Inter-Roller lifts revenue target as air travel booms

(2005-03-28)

BARELY three months into his job, the new chief executive (CEO) of airport industry-linked Inter-Roller Engineering, Mr Lim Yee Min, has already set a lofty goal for his company.

He aims to make annual revenue soar by five times to $350 million in five years.

The company, which specialises in airport and industrial logistics systems, is well-placed to achieve this, he reckons.

Inter-Roller can benefit from Asia's booming air-travel industry, which is taking off so well that cities across the region have been spending huge amounts to build new airports and upgrade existing ones.

Giving an insight into the size of contracts which Inter-Roller is eyeing, Mr Lim told The Straits Times: 'In the 1980s, the average size of each contract was only $1 million to $2 million.

'Now, we are talking about $50 million to $60 million for each baggage-handling system contract.'

Contracts valued at $10 million or less now hardly arouse the same kind of excitement they once did when Mr Lim, 54, first joined the company in 1981.

Inter-Roller currently has an order book of $60 million and is bidding for contracts worth more than $200 million in total.

These include tenders for baggage-handling systems in the Middle East and China - the two fastest-growing markets in the region.

Over the past two years, Inter-Roller's share price has risen by about 3.9 times, from lows of about 20 cents during the Sars crisis.

Last Thursday, the counter closed one cent higher at $1 on a modest volume of 174,000 shares.

Mr Lim took over as CEO on Jan 1 from Mr Yap Lem who founded Inter-Roller in 1979.

Despite stepping down from the helm, Mr Yap has stayed on as an executive director to help map the company's business strategies.

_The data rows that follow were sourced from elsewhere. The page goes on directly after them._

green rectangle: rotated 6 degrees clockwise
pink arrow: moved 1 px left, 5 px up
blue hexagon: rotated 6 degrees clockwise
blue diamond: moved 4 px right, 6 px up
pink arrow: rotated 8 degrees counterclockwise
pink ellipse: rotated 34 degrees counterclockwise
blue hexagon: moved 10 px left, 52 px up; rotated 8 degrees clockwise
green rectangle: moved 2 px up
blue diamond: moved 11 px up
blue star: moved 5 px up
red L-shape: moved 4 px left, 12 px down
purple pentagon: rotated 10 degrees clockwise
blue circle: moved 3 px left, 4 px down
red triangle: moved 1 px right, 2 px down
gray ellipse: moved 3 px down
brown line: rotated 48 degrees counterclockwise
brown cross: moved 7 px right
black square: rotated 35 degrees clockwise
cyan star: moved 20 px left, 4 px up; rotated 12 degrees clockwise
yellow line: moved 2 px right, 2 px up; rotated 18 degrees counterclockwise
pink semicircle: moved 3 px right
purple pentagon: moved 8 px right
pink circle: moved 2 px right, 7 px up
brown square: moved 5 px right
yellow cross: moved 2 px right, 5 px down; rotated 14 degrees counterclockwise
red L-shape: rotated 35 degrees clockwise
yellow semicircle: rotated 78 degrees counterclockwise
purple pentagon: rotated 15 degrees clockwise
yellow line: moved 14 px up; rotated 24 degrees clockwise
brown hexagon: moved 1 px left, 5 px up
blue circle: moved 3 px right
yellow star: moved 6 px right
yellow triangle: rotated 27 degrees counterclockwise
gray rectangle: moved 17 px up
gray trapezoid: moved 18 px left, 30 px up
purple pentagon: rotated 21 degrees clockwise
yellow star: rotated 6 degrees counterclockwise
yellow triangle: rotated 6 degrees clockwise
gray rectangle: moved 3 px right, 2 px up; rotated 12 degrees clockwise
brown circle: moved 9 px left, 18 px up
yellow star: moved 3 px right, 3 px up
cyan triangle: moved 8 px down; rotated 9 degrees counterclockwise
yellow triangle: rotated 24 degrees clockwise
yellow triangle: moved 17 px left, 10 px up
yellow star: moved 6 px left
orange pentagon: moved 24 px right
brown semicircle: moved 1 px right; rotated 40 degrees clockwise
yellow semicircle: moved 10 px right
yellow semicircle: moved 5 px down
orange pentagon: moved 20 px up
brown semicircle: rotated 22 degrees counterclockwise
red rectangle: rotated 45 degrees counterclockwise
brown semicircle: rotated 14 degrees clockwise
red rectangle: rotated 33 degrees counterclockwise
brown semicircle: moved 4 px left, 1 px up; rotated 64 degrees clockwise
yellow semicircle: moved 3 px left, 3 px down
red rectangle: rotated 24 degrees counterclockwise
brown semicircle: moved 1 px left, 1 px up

Full-year net profit rose 56 per cent to $10.3 million last year, while group revenue soared 32 per cent to $69.9 million - boosted mostly by logistics systems work done for new airports and the expansion and upgrading of existing airports.

One factor contributing to Inter-Roller's growth is the rapid expansion of airport facilities as increasingly more travellers take to the skies.

Mr Lim noted that the new Dubai airport's baggage-handling system will cost as much as 250 million euros (S$536.3 million). South Korea's Incheon International Airport is in the same league, with its new baggage-handling system costing US$250 million (S$413 million).

And although the airports have expanded their capacity rapidly, they are still bursting at the seams, he noted.

Although Shanghai has a new airport terminal which enables it to cater for 25 million passengers a year, it is already drawing up plans to enable it to cope with 60 million passengers a year, said Mr Lim.

The same story goes for Guangzhou airport: Although its new terminal was opened only last year, it already has plans for another new terminal because its passenger capacity has almost reached saturation point.

Mr Lim also had this to say about the rapid growth of budget carriers: 'While this may not strain existing baggage-handling systems - as such passengers have less luggage - it is forcing airports to upgrade their facilities in anticipation of the travellers turning into full-fare passengers.'

To cope with the boom in business, Inter-Roller has expanded its factory in Pontian, Johor, at a cost of $5 million.

The relatively low cost of the expansion is due to the emphasis which the company places on knowledge and design among its staff, said Mr Lim.

Value-added per employee rose to $71,525 last year from $65,941 in 2003.